Ukrainian visual artworks may not have worldwide fame, but they are still unique samples of the Ukrainian people’s talent. The craftsmanship of Ukrainian paintings, graphics, and sculptures can be seen in the exhibitions in many museums.
Ukrainian art stems from the time of Kyivan Rus. It was firmly connected to Christianity, which became Kyivan Rus’ official religion in the 10th century. The first paintings were icons, usually created by monks. They depict, generally, Jesus Christ, angels, and saints, as well as other religious figures. The Old Russian icon paintings reflected humanity’s rich spirituality.
At the same time appeared frescoes and mosaics, which were used to decorate temples in Rus. Along with religious scenes, the earthly realm was also depicted, showing everyday life and entertainments. The large number of artistic genres that developed during the Old Russian period is best represented in the Saint Sophia Cathedral in Kyiv. It is the only temple in the Old World that has preserved the samples of the monumental Kyivan Rus paintings.
Icons remained the main Ukrainian art form until the 17th century, when engraving was developed after a printing shop was set up in the Kyiv Pechersk Lavra. The shop enabled books to be illustrated. One vivid example of the colorful illustrations is the Breviary (service book) of Kyivan Metropolitan Petro Mogila.
Before secular portrait painting permanently took over icon painting, the so-called parsunas became popular in Ukraine. These were portraits (usually of historic figures), painted using the techniques of iconography. The clients for such paintings often included prosperous Cossacks. Ornate design and the use of Ukrainian folk art elements were typical of parsunas.

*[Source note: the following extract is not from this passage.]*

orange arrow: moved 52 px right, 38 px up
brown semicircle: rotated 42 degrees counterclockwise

The most popular (and the most common) image of that time was Cossack Mamai, or Cossack-Kobza-Player, whose image embodied the Ukrainian fight for independence.

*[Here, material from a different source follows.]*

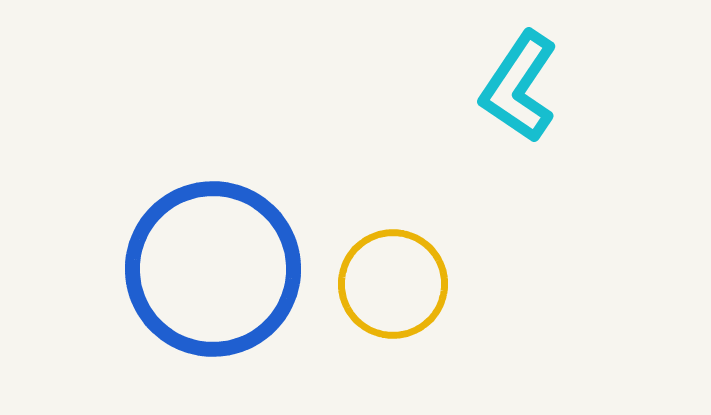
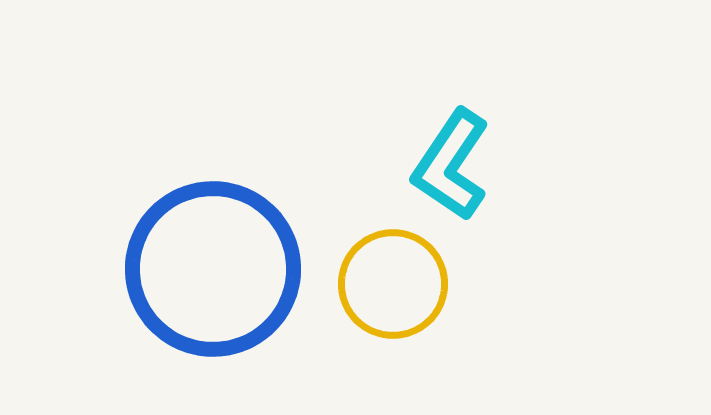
cyan L-shape: moved 68 px left, 78 px down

Talented authors like Dmitry Levitsky, Vladimir Borovikovsky, and the well-known Ukrainian poet Taras Shevchenko can also be listed among the prominent painters. Shevchenko is also considered to be the founder of Ukrainian genre art in painting.
Ilya Repin, who created the famous picture ‘Reply of the Zaporozhian Cossacks to Sultan Mehmed IV of the Ottoman Empire,’ and the excellent seascape painter Ivan Aivazovsky also played a huge role in the development of Ukraine’s art. A large part of Aivazovsky’s paintings is kept in a gallery in his native town Feodosiya.
20th century art was shaped by Soviet power dogmas and ideals. The pictures’ main goal back then was to fight for socialism, and the main characters were peasants and workers. The artists, who were used to thinking freely and looking for new ways to express themselves, had to limit themselves to a certain framework. Nevertheless, there were masterpieces even during the USSR period. Most of them are canvases made by Tatyana Yablonskaya and Feodor Krichevsky. You can also find examples of Soviet sculpture in the Museum of the Great Patriotic War in Kyiv.
Modern Ukrainian artists are no longer restricted in their style or topics, and, therefore, they sometimes try their hands at completely unthinkable genres. Alexander Roitburd, Oksana Mas, Maxim Mamsikov, Zhanna Kadyrova, Ilya Chichkan, and Arsen Savadov are among the best known current Ukrainian artists. The most innovative works of modern art are on display at the Kyivan gallery PinchukArtCentre, where they are shown next to such world-famous artists as Damien Hirst and Andreas Gursky.
Ukrainian art - from the Old Russian times until today - is a huge and incredibly interesting layer of the country’s rich culture. Ukrainian museums hold many masterpieces that are not at all inferior to the famous works of art on display elsewhere in the world!